Cellulase KN could effectively transform the ginsenosides Re and Rg1 into F1. A scaled-up biotransformation reaction was performed in a 10 L jar fermenter at pH 5.0 and 50°C for 48 h with protopanaxatriol-type ginsenoside mixture (at a concentration of 10 mg/mL) from ginseng roots. Finally, 13.0 g of F1 was produced from 50 g of protopanaxatriol-type ginsenoside mixture with 91.5 ± 1.1% chromatographic purity.

Conclusion

The results suggest that this enzymatic method could be exploited usefully for the preparation of ginsenoside F1 to be used in cosmetic, functional food, and pharmaceutical industries.

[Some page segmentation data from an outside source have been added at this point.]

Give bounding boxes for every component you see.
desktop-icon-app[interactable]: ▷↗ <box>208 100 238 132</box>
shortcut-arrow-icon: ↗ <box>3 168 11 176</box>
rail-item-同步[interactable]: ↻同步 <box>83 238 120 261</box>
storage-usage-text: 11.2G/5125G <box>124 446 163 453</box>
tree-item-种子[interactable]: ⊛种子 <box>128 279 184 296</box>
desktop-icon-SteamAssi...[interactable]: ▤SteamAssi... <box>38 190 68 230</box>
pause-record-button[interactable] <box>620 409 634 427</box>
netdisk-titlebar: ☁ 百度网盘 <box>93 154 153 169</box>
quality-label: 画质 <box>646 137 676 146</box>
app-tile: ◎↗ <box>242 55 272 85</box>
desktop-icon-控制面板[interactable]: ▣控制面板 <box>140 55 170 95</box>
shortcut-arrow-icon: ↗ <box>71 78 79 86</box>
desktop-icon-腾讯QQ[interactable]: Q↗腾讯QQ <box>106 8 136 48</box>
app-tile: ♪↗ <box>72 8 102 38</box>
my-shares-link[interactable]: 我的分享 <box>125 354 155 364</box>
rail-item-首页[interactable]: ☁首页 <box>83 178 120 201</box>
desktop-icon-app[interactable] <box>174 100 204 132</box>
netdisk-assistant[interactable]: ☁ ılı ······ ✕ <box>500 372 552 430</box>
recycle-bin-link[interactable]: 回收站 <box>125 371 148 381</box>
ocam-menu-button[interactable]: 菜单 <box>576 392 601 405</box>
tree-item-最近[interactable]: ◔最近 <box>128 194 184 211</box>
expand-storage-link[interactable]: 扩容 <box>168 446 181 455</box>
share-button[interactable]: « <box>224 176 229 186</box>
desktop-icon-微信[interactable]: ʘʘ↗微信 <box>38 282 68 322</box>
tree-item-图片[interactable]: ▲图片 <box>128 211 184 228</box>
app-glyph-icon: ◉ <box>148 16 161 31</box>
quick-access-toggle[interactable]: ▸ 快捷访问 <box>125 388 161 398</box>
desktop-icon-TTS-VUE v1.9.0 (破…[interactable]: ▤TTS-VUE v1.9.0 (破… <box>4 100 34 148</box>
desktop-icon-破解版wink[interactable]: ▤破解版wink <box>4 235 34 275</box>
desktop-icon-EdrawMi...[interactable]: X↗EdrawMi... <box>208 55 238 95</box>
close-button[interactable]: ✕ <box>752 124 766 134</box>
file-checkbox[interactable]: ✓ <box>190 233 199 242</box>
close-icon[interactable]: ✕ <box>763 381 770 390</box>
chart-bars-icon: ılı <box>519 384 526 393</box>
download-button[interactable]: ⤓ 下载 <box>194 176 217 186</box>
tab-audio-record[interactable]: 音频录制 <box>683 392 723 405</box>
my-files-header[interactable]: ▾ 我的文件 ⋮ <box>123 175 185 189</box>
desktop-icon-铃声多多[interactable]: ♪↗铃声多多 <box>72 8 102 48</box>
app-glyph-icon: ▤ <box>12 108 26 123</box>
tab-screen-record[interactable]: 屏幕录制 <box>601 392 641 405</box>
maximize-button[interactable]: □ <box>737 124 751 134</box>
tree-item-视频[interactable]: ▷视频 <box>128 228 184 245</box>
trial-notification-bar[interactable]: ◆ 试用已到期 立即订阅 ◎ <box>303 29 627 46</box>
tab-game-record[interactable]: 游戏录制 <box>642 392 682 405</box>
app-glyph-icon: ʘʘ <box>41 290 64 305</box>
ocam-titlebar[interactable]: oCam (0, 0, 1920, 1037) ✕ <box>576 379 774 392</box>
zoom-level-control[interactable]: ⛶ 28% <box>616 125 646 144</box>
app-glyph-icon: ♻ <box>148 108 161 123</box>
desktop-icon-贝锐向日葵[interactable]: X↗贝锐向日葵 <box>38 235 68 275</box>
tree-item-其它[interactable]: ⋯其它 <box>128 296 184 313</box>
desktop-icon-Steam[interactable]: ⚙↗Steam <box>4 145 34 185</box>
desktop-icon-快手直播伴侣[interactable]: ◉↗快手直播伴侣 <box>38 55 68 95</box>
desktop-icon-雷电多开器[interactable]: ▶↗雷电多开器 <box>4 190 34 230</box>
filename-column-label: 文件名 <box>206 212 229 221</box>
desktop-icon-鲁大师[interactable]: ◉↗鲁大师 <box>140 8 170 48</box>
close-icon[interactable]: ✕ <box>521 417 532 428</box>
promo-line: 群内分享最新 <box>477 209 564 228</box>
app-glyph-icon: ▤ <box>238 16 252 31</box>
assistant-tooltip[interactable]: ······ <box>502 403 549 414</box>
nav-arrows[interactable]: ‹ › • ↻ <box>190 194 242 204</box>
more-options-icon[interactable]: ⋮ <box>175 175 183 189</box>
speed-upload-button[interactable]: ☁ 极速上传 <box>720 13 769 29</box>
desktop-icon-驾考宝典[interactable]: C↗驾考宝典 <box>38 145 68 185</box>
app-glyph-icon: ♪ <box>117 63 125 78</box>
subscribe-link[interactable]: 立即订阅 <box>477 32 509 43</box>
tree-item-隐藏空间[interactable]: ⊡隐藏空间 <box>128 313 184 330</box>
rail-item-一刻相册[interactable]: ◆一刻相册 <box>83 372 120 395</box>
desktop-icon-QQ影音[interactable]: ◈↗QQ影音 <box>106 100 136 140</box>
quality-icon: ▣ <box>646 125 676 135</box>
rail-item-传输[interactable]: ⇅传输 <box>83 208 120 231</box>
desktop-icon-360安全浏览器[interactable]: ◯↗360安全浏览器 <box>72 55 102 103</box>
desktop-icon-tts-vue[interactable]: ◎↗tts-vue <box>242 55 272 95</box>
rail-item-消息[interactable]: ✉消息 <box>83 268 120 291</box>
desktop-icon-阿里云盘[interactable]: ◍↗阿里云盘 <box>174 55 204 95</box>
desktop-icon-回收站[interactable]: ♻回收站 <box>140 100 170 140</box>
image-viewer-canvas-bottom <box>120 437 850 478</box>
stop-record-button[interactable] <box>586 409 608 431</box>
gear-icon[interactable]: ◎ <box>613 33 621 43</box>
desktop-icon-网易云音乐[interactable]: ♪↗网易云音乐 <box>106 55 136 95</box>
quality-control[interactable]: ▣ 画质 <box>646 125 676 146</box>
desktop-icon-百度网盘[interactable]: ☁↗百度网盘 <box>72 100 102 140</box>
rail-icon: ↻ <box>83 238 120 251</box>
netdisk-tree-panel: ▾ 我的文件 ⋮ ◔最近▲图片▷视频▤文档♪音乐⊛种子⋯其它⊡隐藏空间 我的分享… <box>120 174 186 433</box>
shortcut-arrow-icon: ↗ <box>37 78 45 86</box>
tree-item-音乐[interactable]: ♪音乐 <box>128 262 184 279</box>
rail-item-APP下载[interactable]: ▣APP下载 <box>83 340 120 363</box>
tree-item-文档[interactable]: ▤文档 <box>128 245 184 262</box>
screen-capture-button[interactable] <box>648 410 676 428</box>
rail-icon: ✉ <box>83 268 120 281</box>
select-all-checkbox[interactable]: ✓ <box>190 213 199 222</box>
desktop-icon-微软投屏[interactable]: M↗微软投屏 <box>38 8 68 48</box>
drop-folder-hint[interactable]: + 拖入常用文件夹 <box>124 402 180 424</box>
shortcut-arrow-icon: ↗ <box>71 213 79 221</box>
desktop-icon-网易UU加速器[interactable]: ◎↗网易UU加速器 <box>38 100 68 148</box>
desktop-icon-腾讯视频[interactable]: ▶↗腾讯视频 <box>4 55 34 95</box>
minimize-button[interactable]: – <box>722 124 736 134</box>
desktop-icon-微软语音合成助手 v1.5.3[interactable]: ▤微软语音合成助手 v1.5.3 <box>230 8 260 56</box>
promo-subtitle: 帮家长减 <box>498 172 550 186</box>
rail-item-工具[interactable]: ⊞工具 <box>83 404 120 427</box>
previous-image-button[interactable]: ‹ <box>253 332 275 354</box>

Keywords: biotransformation, Cellulase KN, ginsenoside, ginsenoside F1, mass production

1. Introduction

Ginseng, a well-known medicinal plant, has not only been used as a traditional medicine in East Asia for thousands of years, but has also gained recognition in the past decade in the West for its beneficial uses [1], [2], [3]. Many previous reports have shown that ginseng has extensive pharmacological and therapeutic utility. Ginsenosides, the major components of ginseng, appear to be responsible for the principal biological and pharmacological activities underpinning anticancer, antitumor, antiallergic, anti-inflammatory, and antioxidant effects [4], [5], [6], [7], [8], [9], [10]. Based on the structure of the aglycon and the dammarane skeleton, ginsenosides can be categorized as protopanaxadiol, protopanaxatriol (PPT), and oleanane saponins [11]. The PPT-type ginsenosides are further identified by the number of sugar moieties and the position of a glycosidic bond at the aglycon C6 and C20. After oral intake of ginseng, the major ginsenosides are hydrolyzed into the more active minor ginsenosides through human intestinal digestion, and are further absorbed into the blood. Therefore, conversion of the major ginsenosides, which account for > 80% of the total ginsenosides, to the highly active minor ginsenosides may have a significant impact on the pharmaceutical industry [4], [5].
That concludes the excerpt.